Много было смешных тостов. Я их не запомнил, потому что сильно хохотал, а вот грустный помню. Сказал Олег Ваныч, и у него такие глаза были, что мне не по себе стало. Вот его тост.
У цыгана воры украли доброго и быстрого, как огонь, коня, оставив ему клячу. На ней цыган пустился в погоню. Вор хлестал скакуна плетью, а цыган ласково понукал: «Милая, поднажми, в том коне вся моя жизнь, прошу тебя, поднажми». Вор плеткой, а цыган лаской, и расстояние вдруг стало сокращаться. Вот уже виден силуэт коня, потом спина всадника, его шапка и плеть в руках. Вор все ближе и ближе, но силы у старой лошади иссякли, ласковые слова уже не помогают, и тогда она повернула голову к цыгану, сказала: «Погладь меня, дорогой, за ушами». Цыган нежно погладил. Лошадь рванулась из последних сил и настигла вора…

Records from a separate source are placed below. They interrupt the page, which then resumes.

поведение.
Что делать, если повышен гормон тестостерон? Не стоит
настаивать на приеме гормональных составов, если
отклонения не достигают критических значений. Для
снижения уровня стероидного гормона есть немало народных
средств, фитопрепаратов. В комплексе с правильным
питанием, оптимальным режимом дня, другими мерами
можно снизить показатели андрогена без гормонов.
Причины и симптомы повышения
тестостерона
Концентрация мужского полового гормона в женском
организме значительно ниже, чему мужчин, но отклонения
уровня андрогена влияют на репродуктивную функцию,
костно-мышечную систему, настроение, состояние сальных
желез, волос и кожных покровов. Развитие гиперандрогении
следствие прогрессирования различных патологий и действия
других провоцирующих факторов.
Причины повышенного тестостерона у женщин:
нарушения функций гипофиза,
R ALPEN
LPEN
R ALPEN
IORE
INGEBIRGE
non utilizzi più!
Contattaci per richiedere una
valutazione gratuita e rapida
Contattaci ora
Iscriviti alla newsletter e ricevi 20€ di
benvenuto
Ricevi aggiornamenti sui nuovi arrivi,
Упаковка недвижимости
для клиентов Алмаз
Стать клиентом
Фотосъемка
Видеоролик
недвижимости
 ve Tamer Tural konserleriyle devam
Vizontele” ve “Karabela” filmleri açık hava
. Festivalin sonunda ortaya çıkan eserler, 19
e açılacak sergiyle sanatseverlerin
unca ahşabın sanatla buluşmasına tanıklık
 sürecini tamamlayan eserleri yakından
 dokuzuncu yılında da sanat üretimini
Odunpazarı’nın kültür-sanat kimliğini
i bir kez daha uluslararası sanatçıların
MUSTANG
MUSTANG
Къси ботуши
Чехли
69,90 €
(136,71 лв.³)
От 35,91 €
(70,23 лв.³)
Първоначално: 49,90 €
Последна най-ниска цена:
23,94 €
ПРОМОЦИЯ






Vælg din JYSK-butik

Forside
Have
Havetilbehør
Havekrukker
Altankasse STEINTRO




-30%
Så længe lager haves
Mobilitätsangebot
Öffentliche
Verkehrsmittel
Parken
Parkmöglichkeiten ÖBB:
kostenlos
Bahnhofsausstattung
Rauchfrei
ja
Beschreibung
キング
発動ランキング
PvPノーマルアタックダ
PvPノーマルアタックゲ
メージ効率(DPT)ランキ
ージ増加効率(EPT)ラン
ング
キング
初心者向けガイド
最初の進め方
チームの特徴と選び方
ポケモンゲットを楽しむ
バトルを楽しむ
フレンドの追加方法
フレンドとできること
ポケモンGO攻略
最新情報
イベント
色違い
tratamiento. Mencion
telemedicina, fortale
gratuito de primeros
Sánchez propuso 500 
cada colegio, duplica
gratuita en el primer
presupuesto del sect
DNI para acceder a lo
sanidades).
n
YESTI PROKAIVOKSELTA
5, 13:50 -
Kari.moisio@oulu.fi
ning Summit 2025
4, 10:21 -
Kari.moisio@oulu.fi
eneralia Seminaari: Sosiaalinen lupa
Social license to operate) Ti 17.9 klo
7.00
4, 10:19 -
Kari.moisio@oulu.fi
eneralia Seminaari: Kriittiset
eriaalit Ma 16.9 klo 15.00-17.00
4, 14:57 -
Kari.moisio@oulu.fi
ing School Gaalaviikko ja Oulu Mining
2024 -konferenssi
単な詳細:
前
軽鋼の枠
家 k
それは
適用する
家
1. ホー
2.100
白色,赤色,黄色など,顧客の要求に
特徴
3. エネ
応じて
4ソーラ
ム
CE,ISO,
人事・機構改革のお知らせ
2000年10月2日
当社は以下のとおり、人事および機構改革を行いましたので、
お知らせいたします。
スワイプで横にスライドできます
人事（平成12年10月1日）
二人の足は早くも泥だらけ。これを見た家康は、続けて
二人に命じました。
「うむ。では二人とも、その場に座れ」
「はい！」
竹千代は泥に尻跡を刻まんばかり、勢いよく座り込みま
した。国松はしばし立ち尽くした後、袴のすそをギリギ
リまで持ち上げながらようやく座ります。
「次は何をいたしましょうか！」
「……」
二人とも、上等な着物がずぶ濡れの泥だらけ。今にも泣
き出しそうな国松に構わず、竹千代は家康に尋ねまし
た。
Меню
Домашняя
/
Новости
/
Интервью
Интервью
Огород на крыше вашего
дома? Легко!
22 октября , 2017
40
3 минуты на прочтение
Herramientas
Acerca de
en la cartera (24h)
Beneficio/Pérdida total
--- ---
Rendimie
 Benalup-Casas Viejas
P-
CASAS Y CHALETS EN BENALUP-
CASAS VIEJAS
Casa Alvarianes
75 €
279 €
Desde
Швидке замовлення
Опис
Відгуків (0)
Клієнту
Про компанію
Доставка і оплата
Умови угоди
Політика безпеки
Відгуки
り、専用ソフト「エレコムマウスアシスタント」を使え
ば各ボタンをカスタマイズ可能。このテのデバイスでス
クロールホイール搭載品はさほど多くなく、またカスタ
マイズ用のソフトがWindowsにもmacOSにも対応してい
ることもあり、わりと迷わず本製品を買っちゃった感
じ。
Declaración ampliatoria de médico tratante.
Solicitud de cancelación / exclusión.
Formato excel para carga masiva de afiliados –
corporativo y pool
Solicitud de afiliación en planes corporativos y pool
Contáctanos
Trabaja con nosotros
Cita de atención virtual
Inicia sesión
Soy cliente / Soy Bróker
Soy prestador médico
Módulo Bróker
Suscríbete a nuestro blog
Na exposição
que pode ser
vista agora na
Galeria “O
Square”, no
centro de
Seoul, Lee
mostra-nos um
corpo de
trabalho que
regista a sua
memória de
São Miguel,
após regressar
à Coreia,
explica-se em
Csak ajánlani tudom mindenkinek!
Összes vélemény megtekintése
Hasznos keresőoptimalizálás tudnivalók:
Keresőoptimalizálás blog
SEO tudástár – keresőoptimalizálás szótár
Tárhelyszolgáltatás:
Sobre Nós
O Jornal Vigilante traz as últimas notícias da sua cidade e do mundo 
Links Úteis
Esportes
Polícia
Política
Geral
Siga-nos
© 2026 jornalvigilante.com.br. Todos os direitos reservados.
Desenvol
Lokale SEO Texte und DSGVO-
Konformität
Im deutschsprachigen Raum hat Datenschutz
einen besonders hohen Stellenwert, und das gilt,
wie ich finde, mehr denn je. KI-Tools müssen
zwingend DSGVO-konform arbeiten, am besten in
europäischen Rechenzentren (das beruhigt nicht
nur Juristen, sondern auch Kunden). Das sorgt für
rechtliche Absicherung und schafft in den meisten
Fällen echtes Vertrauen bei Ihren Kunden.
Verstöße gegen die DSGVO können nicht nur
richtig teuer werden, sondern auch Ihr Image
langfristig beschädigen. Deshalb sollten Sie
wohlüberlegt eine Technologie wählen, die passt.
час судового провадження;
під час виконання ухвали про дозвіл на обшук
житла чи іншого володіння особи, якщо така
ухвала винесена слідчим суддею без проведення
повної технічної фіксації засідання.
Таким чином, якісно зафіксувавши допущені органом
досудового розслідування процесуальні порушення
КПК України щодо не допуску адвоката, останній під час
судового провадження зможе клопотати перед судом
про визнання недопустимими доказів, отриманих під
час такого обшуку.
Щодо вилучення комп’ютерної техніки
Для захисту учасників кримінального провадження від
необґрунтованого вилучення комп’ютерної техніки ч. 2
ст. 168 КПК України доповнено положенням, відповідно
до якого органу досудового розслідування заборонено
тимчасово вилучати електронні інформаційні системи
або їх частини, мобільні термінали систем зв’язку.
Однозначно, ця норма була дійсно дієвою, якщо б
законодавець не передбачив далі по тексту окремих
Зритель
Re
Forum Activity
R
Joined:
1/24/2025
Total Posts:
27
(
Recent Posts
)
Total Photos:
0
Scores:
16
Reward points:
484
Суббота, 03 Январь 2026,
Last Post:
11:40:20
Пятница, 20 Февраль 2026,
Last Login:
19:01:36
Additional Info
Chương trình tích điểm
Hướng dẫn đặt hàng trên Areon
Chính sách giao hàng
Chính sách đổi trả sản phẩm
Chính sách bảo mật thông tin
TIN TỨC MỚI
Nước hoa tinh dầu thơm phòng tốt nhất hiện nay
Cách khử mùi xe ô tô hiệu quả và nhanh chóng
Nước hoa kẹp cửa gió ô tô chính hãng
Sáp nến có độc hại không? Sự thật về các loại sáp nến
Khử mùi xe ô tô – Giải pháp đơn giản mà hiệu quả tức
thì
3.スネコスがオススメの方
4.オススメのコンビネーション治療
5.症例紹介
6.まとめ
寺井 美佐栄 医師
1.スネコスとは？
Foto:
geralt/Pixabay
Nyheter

Так выпьем же за то, чтобы нас чаще гладили за ушами.
Виктор Суханов после этого тоста сидел как каменный. Замер, прилип глазами к Олегу Ванычу. Ох и переживает он за него!
Грач тоже как туча, почти не острил. Стасик и Игорь гнули свое: «Из этой дыры надо бежать, и чем раньше, тем лучше. Зимой здесь богу душу отдашь». Мишка сначала соглашался, а потом взвился, будто его укусили. За грудки Стасика и орет: «Тебе нельзя, а другим можно?»
Ребята думали, у нас драка, а Грач им: «Топайте, у нас мирный разговор за жизнь».
Что происходит с нами? На Севере мы как-то скуксились. Может, это оттого, что нет у нас здесь настоящего дела? «Если ты строитель, то должен делать все», — говорит Олег Ваныч. А Грач считает, что у сварщиков должна быть своя гордость, как у моряков или летчиков. Кто тут прав? Конечно, себя в обиду не надо давать, а с другой стороны, здесь стройка. Да еще какая. И все строители — солдаты. А раз ты солдат, то нюхай порох».